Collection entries

----------

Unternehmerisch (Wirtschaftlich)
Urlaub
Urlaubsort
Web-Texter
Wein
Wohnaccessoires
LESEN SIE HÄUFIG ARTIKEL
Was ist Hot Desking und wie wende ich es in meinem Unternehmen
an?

----------

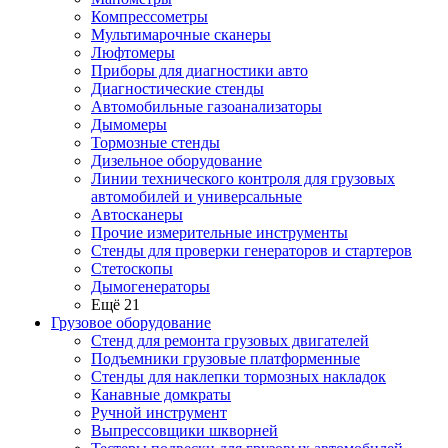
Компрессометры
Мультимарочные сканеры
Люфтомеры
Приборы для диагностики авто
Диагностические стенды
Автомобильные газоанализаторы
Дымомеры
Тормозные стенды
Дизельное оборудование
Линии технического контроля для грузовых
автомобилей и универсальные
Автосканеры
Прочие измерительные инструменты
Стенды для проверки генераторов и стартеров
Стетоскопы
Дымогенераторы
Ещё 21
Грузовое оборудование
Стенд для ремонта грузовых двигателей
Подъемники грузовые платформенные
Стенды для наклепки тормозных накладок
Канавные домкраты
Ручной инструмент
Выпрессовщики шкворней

----------

What you are asked to do
The required answer is the exact run of lines above starting at the line with "Стенд для ремонта грузовых двигателей" and ending at the line with "Выпрессовщики шкворней", with both ends present.

Answer to this task
Стенд для ремонта грузовых двигателей
Подъемники грузовые платформенные
Стенды для наклепки тормозных накладок
Канавные домкраты
Ручной инструмент
Выпрессовщики шкворней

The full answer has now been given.